A tick takes between 30 minutes and 4 hours to anchor itself in the skin and starts feeding after 18-24 hours.
It must be removed with tweezers as quickly as possible, without killing, crushing, or breaking it, taking care to extract it properly. You must take the hardest part, the part closest to the skin, and pull it out by pulling it up WITHOUT ROTATING. Yes, without rotating.
The rostrum, the organ that the tick uses to attach itself, has retroverted denticles to immobilize itself and resist the stresses of the host. The denticles do not have a rotational direction, i.e., they resist pulling and do not rotate.
Once extracted, it is sufficient to kill it without burning it.
Disinfect the skin and tweezers with an antiseptic.
What diseases do ticks carry?
Ticks are dangerous if there are pathogens in the wild population. Man is, in fact, a random encounter for them.
Ticks can transmit several diseases, including Borrelia, Lyme disease, tick-borne encephalitis, or TBE.
Lyme disease is bacterial in origin, occurs later than the bite, and, if not treated immediately, can lead to heart and neurological problems in the long term.
TBE, on the other hand, is an acute viral disease of the central nervous system for which there is a vaccine. For TBE, there is a vaccine that has a 3-year coverage. There are three doses; the interval between the first and second dose is 1-3 months, and between the second and third dose is 9-12 months.
What to do after removal?
In the 30 days following the bite, check the skin area affected by the bite for the appearance of the reddish blotch typical of Lyme disease, which manifests as a pinkish halo that widens in a centrifugal direction.

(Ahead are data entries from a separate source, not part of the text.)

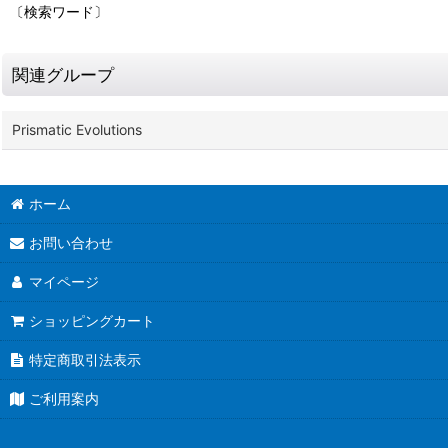
〔検索ワード〕
関連グループ
Prismatic Evolutions
ホーム
お問い合わせ
マイページ
ショッピングカート
特定商取引法表示
ご利用案内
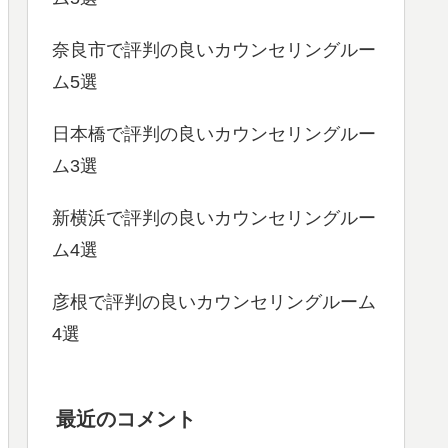
奈良市で評判の良いカウンセリングルー
ム5選
日本橋で評判の良いカウンセリングルー
ム3選
新横浜で評判の良いカウンセリングルー
ム4選
彦根で評判の良いカウンセリングルーム
4選
最近のコメント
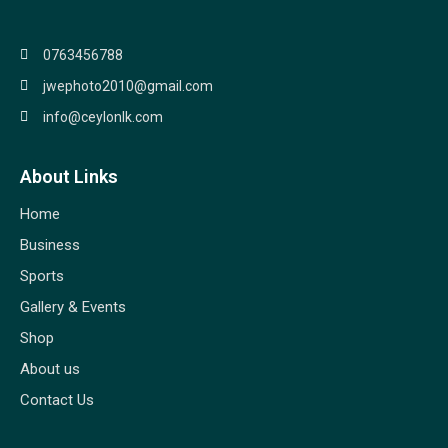
0763456788
jwephoto2010@gmail.com
info@ceylonlk.com
About Links
Home
Business
Sports
Gallery & Events
Shop
About us
Contact Us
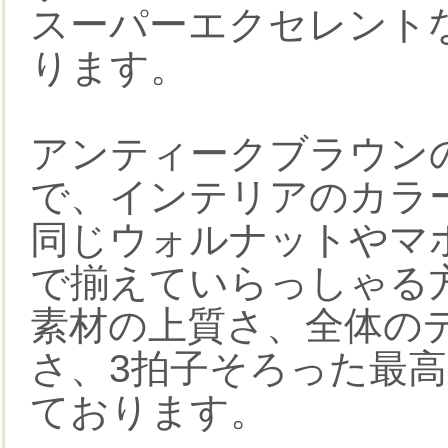
スーパーエクセレント
ります。
アンティークブラウン
で、インテリアのカラ
同じウォルナットやマ
で揃えていらっしゃる
素材の上質さ、全体の
さ、3拍子そろった最
ております。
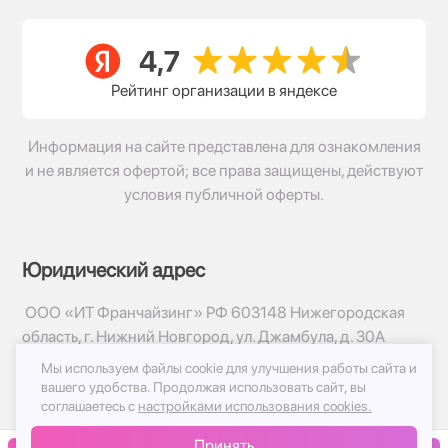
Рейтинг организации в яндексе
Информация на сайте представлена для ознакомления
и не является офертой; все права защищены, действуют
условия публичной оферты.
Юридический адрес
ООО «ИТ Франчайзинг» РФ 603148 Нижегородская
область, г. Нижний Новгород, ул. Джамбула, д. 30А
Мы используем файлы cookie для улучшения работы сайта и
© 2017-2026г, База Цветов 24.ру
вашего удобства.
Продолжая использовать сайт, вы
Политика конфиденциальности
соглашаетесь с
настройками использования cookies.
Публичная оферта
Принять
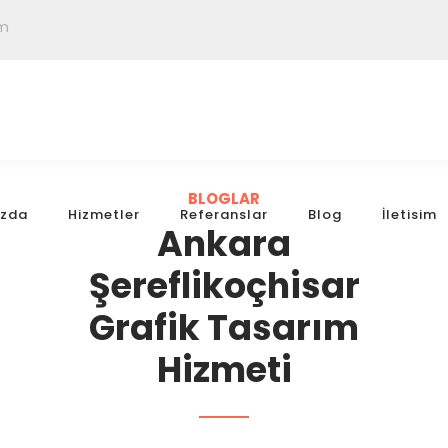
om
BLOGLAR
ızda
Hizmetler
Referanslar
Blog
İletisim
Ankara
Şereflikoçhisar
Grafik Tasarım
Hizmeti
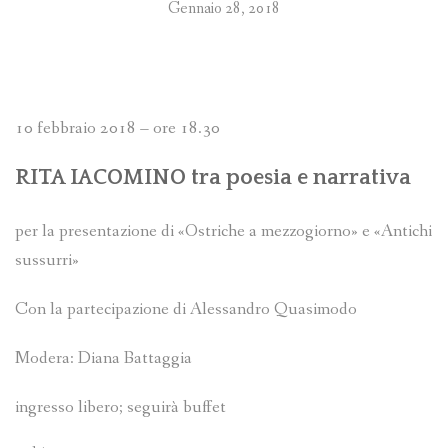
Gennaio 28, 2018
10 febbraio 2018 – ore 18.30
RITA IACOMINO tra poesia e narrativa
per la presentazione di «Ostriche a mezzogiorno» e «Antichi
sussurri»
Con la partecipazione di Alessandro Quasimodo
Modera: Diana Battaggia
ingresso libero; seguirà buffet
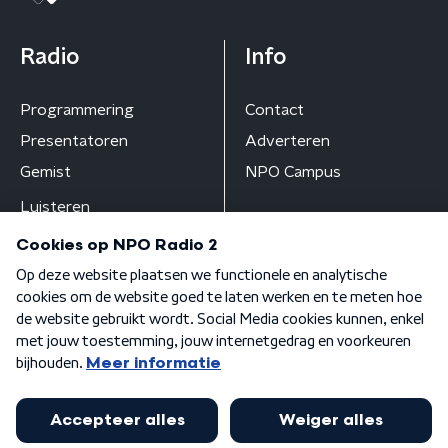
Radio
Info
Programmering
Contact
Presentatoren
Adverteren
Gemist
NPO Campus
Luisteren
Algemene voorwaarden
Privacybeleid
Cookiebeleid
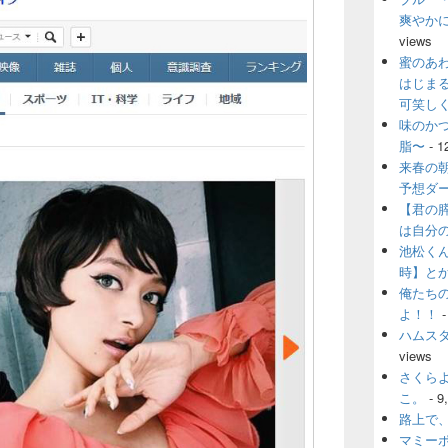
爽やか
views
蜜のあ
はじま
可笑し
味のか
脂〜
- 1
来春の
予想ダ
【君の
は自分
池松く
時】と
俺たち
よ！！
-
ハムス
views
さくら
こ。
- 9
路上で
マミー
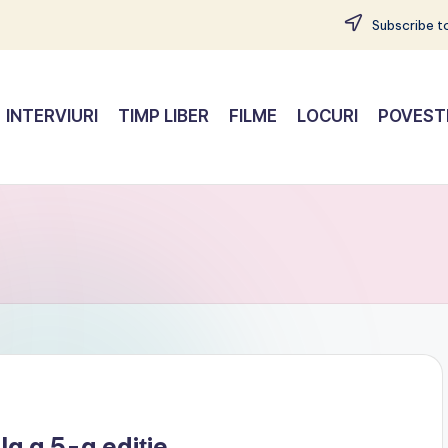
Subscribe to
INTERVIURI
TIMP LIBER
FILME
LOCURI
POVEST
la a 5-a ediție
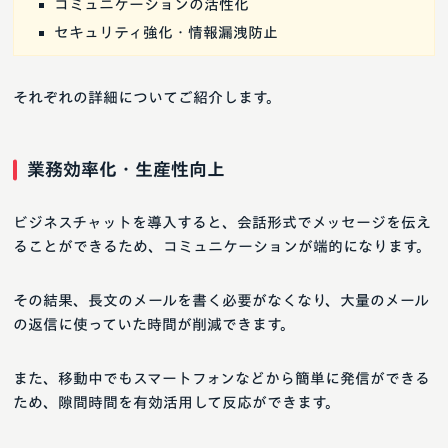
コミュニケーションの活性化
セキュリティ強化・情報漏洩防止
それぞれの詳細についてご紹介します。
業務効率化・生産性向上
ビジネスチャットを導入すると、会話形式でメッセージを伝え
ることができるため、コミュニケーションが端的になります。
その結果、長文のメールを書く必要がなくなり、大量のメール
の返信に使っていた時間が削減できます。
また、移動中でもスマートフォンなどから簡単に発信ができる
ため、隙間時間を有効活用して反応ができます。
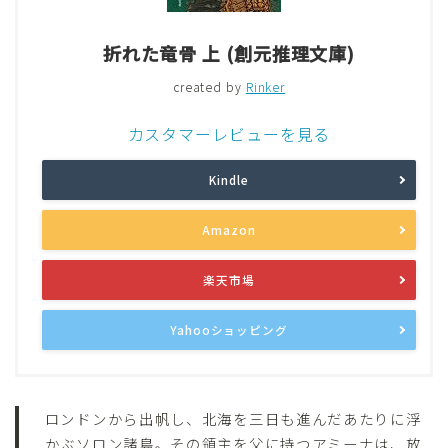
折れた竜骨 上 (創元推理文庫)
created by
Rinker
カスタマーレビューを見る
Kindle
Amazon
楽天市場
Yahooショッピング
ロンドンから出帆し、北海を三日も進んだあたりに浮
かぶソロン諸島。その領主を父に持つアミーナは、放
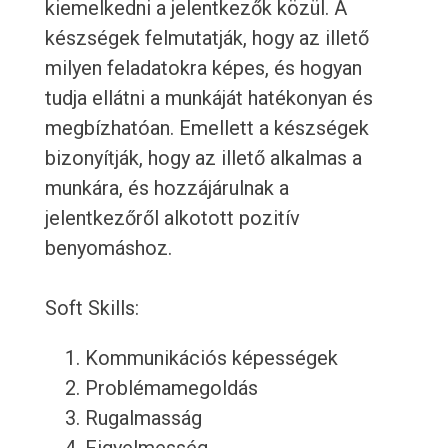
kiemelkedni a jelentkezők közül. A
készségek felmutatják, hogy az illető
milyen feladatokra képes, és hogyan
tudja ellátni a munkáját hatékonyan és
megbízhatóan. Emellett a készségek
bizonyítják, hogy az illető alkalmas a
munkára, és hozzájárulnak a
jelentkezőről alkotott pozitív
benyomáshoz.
Soft Skills:
Kommunikációs képességek
Problémamegoldás
Rugalmasság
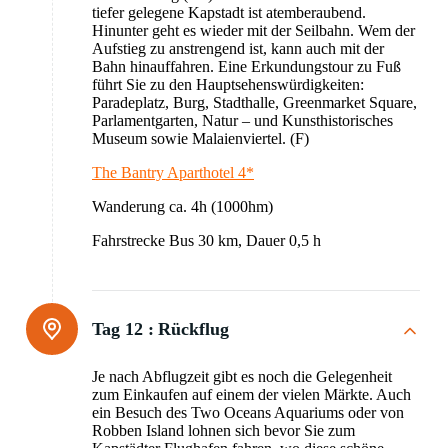
tiefer gelegene Kapstadt ist atemberaubend.
Hinunter geht es wieder mit der Seilbahn. Wem der
Aufstieg zu anstrengend ist, kann auch mit der
Bahn hinauffahren. Eine Erkundungstour zu Fuß
führt Sie zu den Hauptsehenswürdigkeiten:
Paradeplatz, Burg, Stadthalle, Greenmarket Square,
Parlamentgarten, Natur – und Kunsthistorisches
Museum sowie Malaienviertel. (F)
The Bantry Aparthotel 4*
Wanderung ca. 4h (1000hm)
Fahrstrecke Bus 30 km, Dauer 0,5 h
Tag 12 :
Rückflug
Je nach Abflugzeit gibt es noch die Gelegenheit
zum Einkaufen auf einem der vielen Märkte. Auch
ein Besuch des Two Oceans Aquariums oder von
Robben Island lohnen sich bevor Sie zum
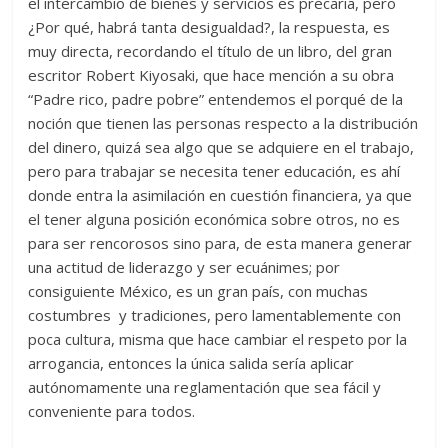
el intercambio de bienes y servicios es precaria, pero
¿Por qué, habrá tanta desigualdad?, la respuesta, es
muy directa, recordando el título de un libro, del gran
escritor Robert Kiyosaki, que hace mención a su obra
“Padre rico, padre pobre” entendemos el porqué de la
noción que tienen las personas respecto a la distribución
del dinero, quizá sea algo que se adquiere en el trabajo,
pero para trabajar se necesita tener educación, es ahí
donde entra la asimilación en cuestión financiera, ya que
el tener alguna posición económica sobre otros, no es
para ser rencorosos sino para, de esta manera generar
una actitud de liderazgo y ser ecuánimes; por
consiguiente México, es un gran país, con muchas
costumbres y tradiciones, pero lamentablemente con
poca cultura, misma que hace cambiar el respeto por la
arrogancia, entonces la única salida sería aplicar
autónomamente una reglamentación que sea fácil y
conveniente para todos.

Pay attention to the appearance of fatigue, fever, malaise, headache, muscular pains, and in case of doubt, malaise, or even vague symptoms, seek medical attention.
Myths to dispel
- Ticks die in winter
They are most active in spring and autumn but do not die during the cold months.
- Ticks jump from trees
They live up to 50 centimeters above the ground and mainly have contact with our legs. If living in bushes, they can live up to 1.5m above the ground.
- They only transmit diseases in the spring
If they are infected, they are infective at every stage of their lives.
- They must be pulled out by turning clockwise
The denticles of the hypostoma have no sense of rotation, and by rotating, we risk breaking it.
- You have to burn them
It’s folklore. Just kill them.
- Oil and soap suffocate them and make them detach
The tick would feel irritated by regurgitating and increasing salivary secretions.
- They lay their eggs under the skin
Ticks lay eggs after mating and not on the skin of humans or animals – this is a false belief that comes from scabies mites.
- Ultrasound is needed to remove them
Ultrasound is of doubtful use, and there is no scientific evidence to confirm its effectiveness.
What I do after an excursion
As soon as I get home, I immediately shower, wash my hair too, check my whole body thoroughly with some help, and take care not to confuse ticks with moles.
If I don’t have time to brush my clothes and rucksack straight away, I leave them outside the house.
In the group, we immediately warn each other if one of us gets bitten or finds a tick on our clothes.
In the case of a bite, after extraction, I carefully check that the head is out too, disinfect the skin and kill them by crushing them in a tissue that I then flush down the toilet.
I mark the bite date on the calendar and check the extraction points, paying attention to any symptoms for a month.